Supplied records: Begin

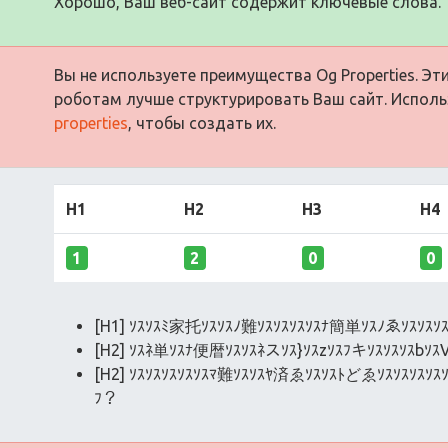
Хорошо, Ваш веб-сайт содержит ключевые слова.
Вы не используете преимущества Og Properties. Э
роботам лучше структурировать Ваш сайт. Испол
properties
, чтобы создать их.
H1
H2
H3
H4
1
2
0
0
[H1] ｿｽｿｽﾐ家托ｿｽｿｽﾉ難ｿｽｿｽｿｽｿｽﾅ簡単ｿｽﾉゑｿｽｿｽｿ
[H2] ｿｽﾈ単ｿｽﾅ便暦ｿｽｿｽﾈスｿｽ}ｿｽzｿｽﾌキｿｽｿｽｿｽbｿｽ
[H2] ｿｽｿｽｿｽｿｽｿｽﾏ難ｿｽｿｽﾔ済ゑｿｽｿｽﾄどゑｿｽｿｽｿｽｿ
ﾌ？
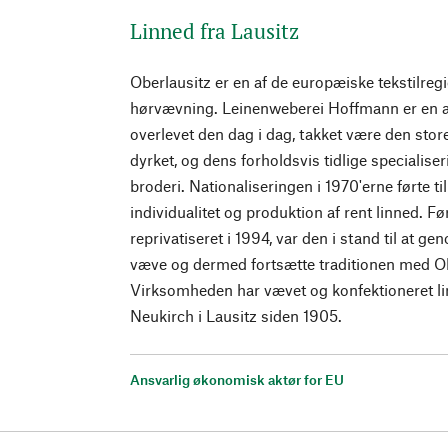
Linned fra Lausitz
Oberlausitz er en af de europæiske tekstilreg
hørvævning. Leinenweberei Hoffmann er en af
overlevet den dag i dag, takket være den stor
dyrket, og dens forholdsvis tidlige specialis
broderi. Nationaliseringen i 1970'erne førte ti
individualitet og produktion af rent linned. 
reprivatiseret i 1994, var den i stand til at g
væve og dermed fortsætte traditionen med Ob
Virksomheden har vævet og konfektioneret lin
Neukirch i Lausitz siden 1905.
Ansvarlig økonomisk aktør for EU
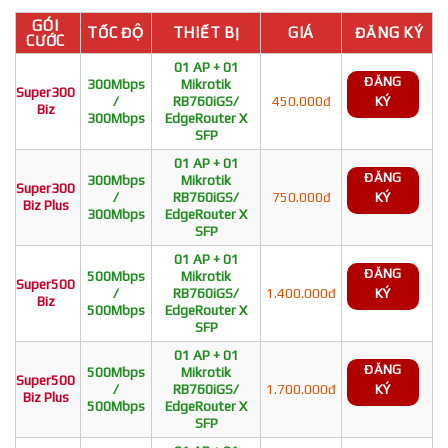
GÓI
TỐC ĐỘ
THIẾT BỊ
GIÁ
ĐĂNG KÝ
CƯỚC
01 AP + 01
ĐĂNG
300Mbps
Mikrotik
Super300
/
RB760iGS/
450.000đ
KÝ
Biz
300Mbps
EdgeRouter X
SFP
01 AP + 01
ĐĂNG
300Mbps
Mikrotik
Super300
/
RB760iGS/
750.000đ
KÝ
Biz Plus
300Mbps
EdgeRouter X
SFP
01 AP + 01
ĐĂNG
500Mbps
Mikrotik
Super500
/
RB760iGS/
1.400.000đ
KÝ
Biz
500Mbps
EdgeRouter X
SFP
01 AP + 01
ĐĂNG
500Mbps
Mikrotik
Super500
/
RB760iGS/
1.700.000đ
KÝ
Biz Plus
500Mbps
EdgeRouter X
SFP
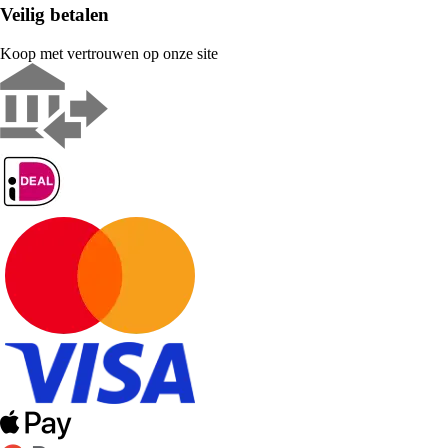
Veilig betalen
Koop met vertrouwen op onze site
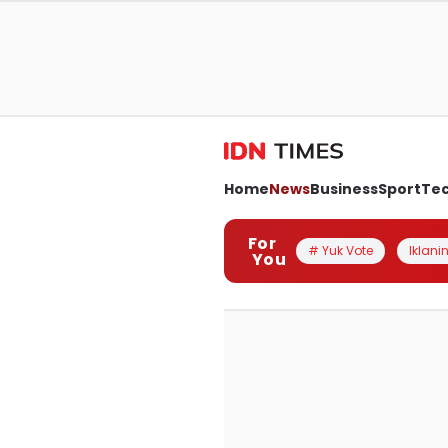
Home
News
Business
Sport
Te
For
# Yuk Vote
Iklanin
You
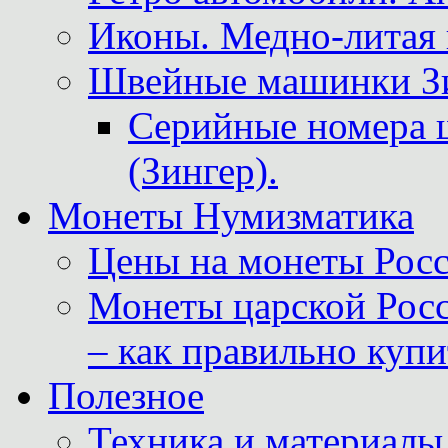
Иконы. Медно-литая 
Швейные машинки Зин
Серийные номера 
(Зингер).
Монеты Нумизматика
Цены на монеты Росс
Монеты царской Росс
– как правильно куп
Полезное
Техника и материалы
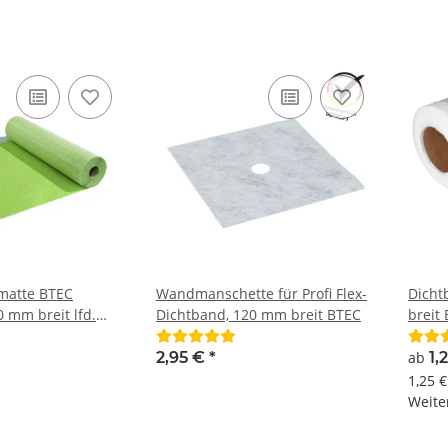
matte BTEC
Wandmanschette für Profi Flex-
Dicht
mm breit lfd.
Dichtband, 120 mm breit BTEC
breit
erverstärkt
2,95 €
*
ab
1,
1,25 
Weiter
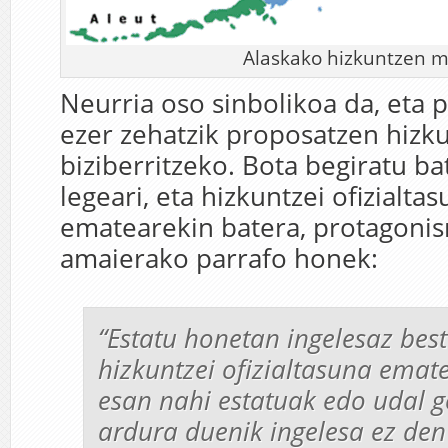
Alaskako hizkuntzen 
Neurria oso sinbolikoa da, eta 
ezer zehatzik proposatzen hizk
biziberritzeko. Bota begiratu b
legeari, eta hizkuntzei ofizialta
ematearekin batera, protagoni
amaierako parrafo honek:
“Estatu honetan ingelesaz bes
hizkuntzei ofizialtasuna emat
esan nahi estatuak edo udal 
ardura duenik ingelesa ez den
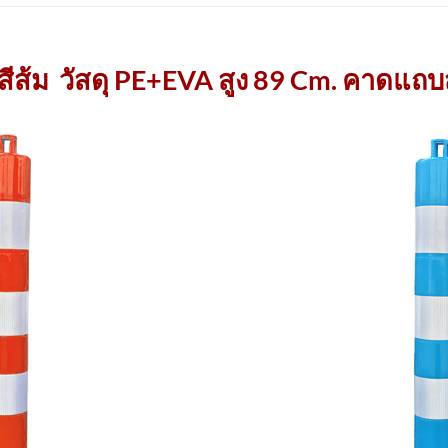
สีส้ม วัสดุ PE+EVA สูง 89 Cm. คาดแ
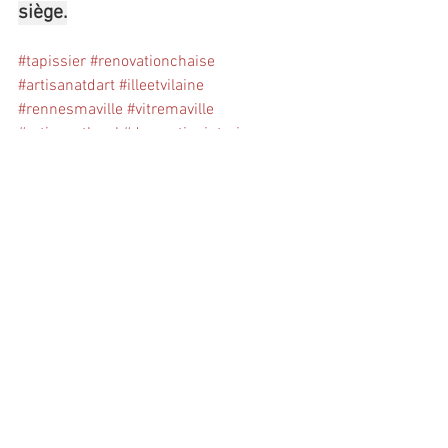
siège.
#tapissier
#renovationchaise
#artisanatdart
#illeetvilaine
#rennesmaville
#vitremaville
#artisanatlocal
#decorationinterieure
#refectionfauteuil
#thevenon
#secondemain
#handmade
#bretagne
#renovationfauteuil
#chaisesbaumann
Crédit photos : Douceur & Crin
Voir tout
Posts récents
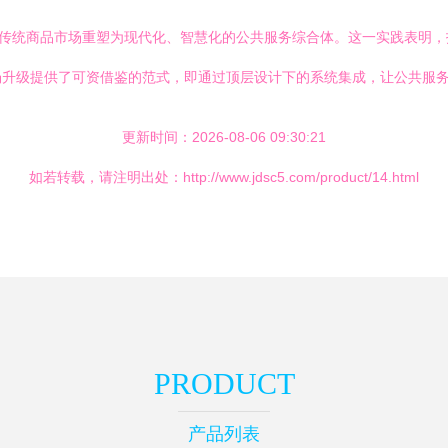
将传统商品市场重塑为现代化、智慧化的公共服务综合体。这一实践表明
场升级提供了可资借鉴的范式，即通过顶层设计下的系统集成，让公共服
更新时间：2026-08-06 09:30:21
如若转载，请注明出处：http://www.jdsc5.com/product/14.html
PRODUCT
产品列表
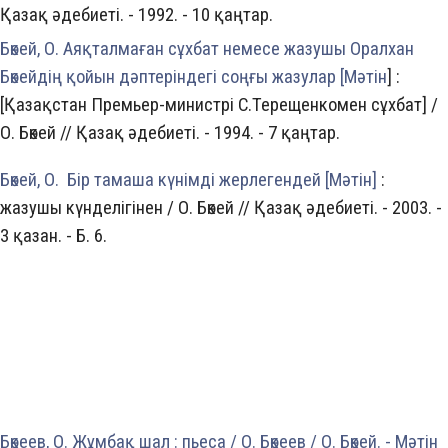
Қазақ әдебиетi. - 1992. - 10 қаңтар.
Бөкей, О. Аяқталмаған сұхбат немесе жазушы Оралхан
Бөкейдің қойын дәптеріндегі соңғы жазулар [Мәтін
] :
[Қазақстан Премьер-министрі С.Терещенкомен сұхбат] /
О. Бөкей // Қазақ әдебиеті. - 1994. - 7 қаңтар.
Бөкей, О. Бір тамаша күнімді жерлегендей [Мәтін]
:
жазушы күнделігінен / О. Бөкей // Қазақ әдебиеті. - 2003. -
3 қазан. - Б. 6.
Бөкеев, О. Жұмбақ шал : пьеса / О. Бөкеев / О. Бөкей. - Мәтін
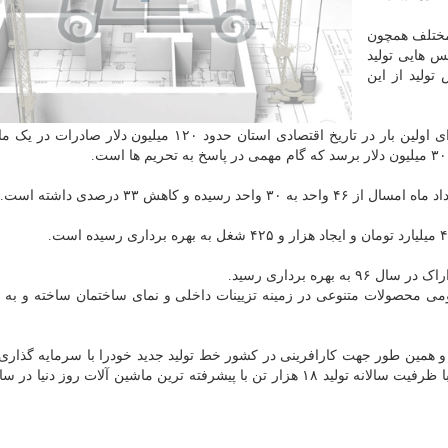
ختلف همچون
س هایی تولید
تولید از این
استاندار مرکزی اشاره کرد: همین اقدامات سبب شده برای اولین بار در تاریخ اقتصادی استان حدود ۱۲۰ میلیون 
 و کاهش ۳۳ درصدی داشته است.
هره برداری رسید.
می محصولات متنوعی در زمینه تزیینات داخلی و نمای ساختمان ساخته و به ب
 همین طور جهت کارافرینی در کشور خط تولید جدید خودرا با سرمایه گذاری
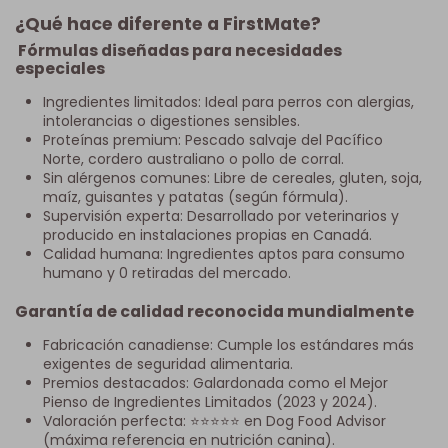
¿Qué hace diferente a FirstMate?
Fórmulas diseñadas para necesidades
especiales
Ingredientes limitados: Ideal para perros con alergias,
intolerancias o digestiones sensibles.
Proteínas premium: Pescado salvaje del Pacífico
Norte, cordero australiano o pollo de corral.
Sin alérgenos comunes: Libre de cereales, gluten, soja,
maíz, guisantes y patatas (según fórmula).
Supervisión experta: Desarrollado por veterinarios y
producido en instalaciones propias en Canadá.
Calidad humana: Ingredientes aptos para consumo
humano y 0 retiradas del mercado.
Garantía de calidad reconocida mundialmente
Fabricación canadiense: Cumple los estándares más
exigentes de seguridad alimentaria.
Premios destacados: Galardonada como el Mejor
Pienso de Ingredientes Limitados (2023 y 2024).
Valoración perfecta: ⭐⭐⭐⭐⭐ en Dog Food Advisor
(máxima referencia en nutrición canina).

Supplied records: End

Please give an exact printout of all the records, pictures aside.

● Task output:
Хорошо, Ваш веб-сайт содержит ключевые слова.
Вы не используете преимущества Og Properties. Э
роботам лучше структурировать Ваш сайт. Испол
properties
, чтобы создать их.
H1
H2
H3
H4
1
2
0
0
[H1] ｿｽｿｽﾐ家托ｿｽｿｽﾉ難ｿｽｿｽｿｽｿｽﾅ簡単ｿｽﾉゑｿｽｿｽｿ
[H2] ｿｽﾈ単ｿｽﾅ便暦ｿｽｿｽﾈスｿｽ}ｿｽzｿｽﾌキｿｽｿｽｿｽbｿｽ
[H2] ｿｽｿｽｿｽｿｽｿｽﾏ難ｿｽｿｽﾔ済ゑｿｽｿｽﾄどゑｿｽｿｽｿｽｿ
ﾌ？
Linned fra Lausitz
Oberlausitz er en af de europæiske tekstilreg
hørvævning. Leinenweberei Hoffmann er en af
overlevet den dag i dag, takket være den stor
dyrket, og dens forholdsvis tidlige specialis
broderi. Nationaliseringen i 1970'erne førte ti
individualitet og produktion af rent linned. 
reprivatiseret i 1994, var den i stand til at g
væve og dermed fortsætte traditionen med Ob
Virksomheden har vævet og konfektioneret lin
Neukirch i Lausitz siden 1905.
Ansvarlig økonomisk aktør for EU
GÓI
TỐC ĐỘ
THIẾT BỊ
GIÁ
ĐĂNG KÝ
CƯỚC
01 AP + 01
ĐĂNG
300Mbps
Mikrotik
Super300
/
RB760iGS/
450.000đ
KÝ
Biz
300Mbps
EdgeRouter X
SFP
01 AP + 01
ĐĂNG
300Mbps
Mikrotik
Super300
/
RB760iGS/
750.000đ
KÝ
Biz Plus
300Mbps
EdgeRouter X
SFP
01 AP + 01
ĐĂNG
500Mbps
Mikrotik
Super500
/
RB760iGS/
1.400.000đ
KÝ
Biz
500Mbps
EdgeRouter X
SFP
01 AP + 01
ĐĂNG
500Mbps
Mikrotik
Super500
/
RB760iGS/
1.700.000đ
KÝ
Biz Plus
500Mbps
EdgeRouter X
SFP
Veilig betalen
Koop met vertrouwen op onze site
Home
News
Business
Sport
Te
For
# Yuk Vote
Iklanin
You
Иконы. Медно-литая 
Швейные машинки Зин
Серийные номера 
(Зингер).
Монеты Нумизматика
Цены на монеты Росс
Монеты царской Росс
– как правильно куп
Полезное
Техника и материалы
matte BTEC
Wandmanschette für Profi Flex-
Dicht
mm breit lfd.
Dichtband, 120 mm breit BTEC
breit
erverstärkt
2,95 €
*
ab
1,
1,25 
Weiter
Alaskako hizkuntzen 
Neurria oso sinbolikoa da, eta 
ezer zehatzik proposatzen hizk
biziberritzeko. Bota begiratu b
legeari, eta hizkuntzei ofizialta
ematearekin batera, protagoni
amaierako parrafo honek:
“Estatu honetan ingelesaz bes
hizkuntzei ofizialtasuna emat
esan nahi estatuak edo udal 
ardura duenik ingelesa ez den
สีส้ม วัสดุ PE+EVA สูง 89 Cm. คาดแ
siège.
#tapissier
#renovationchaise
#artisanatdart
#illeetvilaine
#rennesmaville
#vitremaville
#artisanatlocal
#decorationinterieure
#refectionfauteuil
#thevenon
#secondemain
#handmade
#bretagne
#renovationfauteuil
#chaisesbaumann
Crédit photos : Douceur & Crin
Voir tout
Posts récents
将传统商品市场重塑为现代化、智慧化的公共服务综合体。这一实践表明
场升级提供了可资借鉴的范式，即通过顶层设计下的系统集成，让公共服
更新时间：2026-08-06 09:30:21
如若转载，请注明出处：http://www.jdsc5.com/product/14.html
PRODUCT
产品列表
Қазақ әдебиетi. - 1992. - 10 қаңтар.
Бөкей, О. Аяқталмаған сұхбат немесе жазушы Оралхан
Бөкейдің қойын дәптеріндегі соңғы жазулар [Мәтін
] :
[Қазақстан Премьер-министрі С.Терещенкомен сұхбат] /
О. Бөкей // Қазақ әдебиеті. - 1994. - 7 қаңтар.
Бөкей, О. Бір тамаша күнімді жерлегендей [Мәтін]
:
жазушы күнделігінен / О. Бөкей // Қазақ әдебиеті. - 2003. -
3 қазан. - Б. 6.
Бөкеев, О. Жұмбақ шал : пьеса / О. Бөкеев / О. Бөкей. - Мәтін
ختلف همچون
س هایی تولید
تولید از این
استاندار مرکزی اشاره کرد: همین اقدامات سبب شده برای اولین بار در تاریخ اقتصادی استان حدود ۱۲۰ میلیون 
 و کاهش ۳۳ درصدی داشته است.
هره برداری رسید.
می محصولات متنوعی در زمینه تزیینات داخلی و نمای ساختمان ساخته و به ب
 همین طور جهت کارافرینی در کشور خط تولید جدید خودرا با سرمایه گذاری
¿Qué hace diferente a FirstMate?
Fórmulas diseñadas para necesidades
especiales
Ingredientes limitados: Ideal para perros con alergias,
intolerancias o digestiones sensibles.
Proteínas premium: Pescado salvaje del Pacífico
Norte, cordero australiano o pollo de corral.
Sin alérgenos comunes: Libre de cereales, gluten, soja,
maíz, guisantes y patatas (según fórmula).
Supervisión experta: Desarrollado por veterinarios y
producido en instalaciones propias en Canadá.
Calidad humana: Ingredientes aptos para consumo
humano y 0 retiradas del mercado.
Garantía de calidad reconocida mundialmente
Fabricación canadiense: Cumple los estándares más
exigentes de seguridad alimentaria.
Premios destacados: Galardonada como el Mejor
Pienso de Ingredientes Limitados (2023 y 2024).
Valoración perfecta: ⭐⭐⭐⭐⭐ en Dog Food Advisor
(máxima referencia en nutrición canina).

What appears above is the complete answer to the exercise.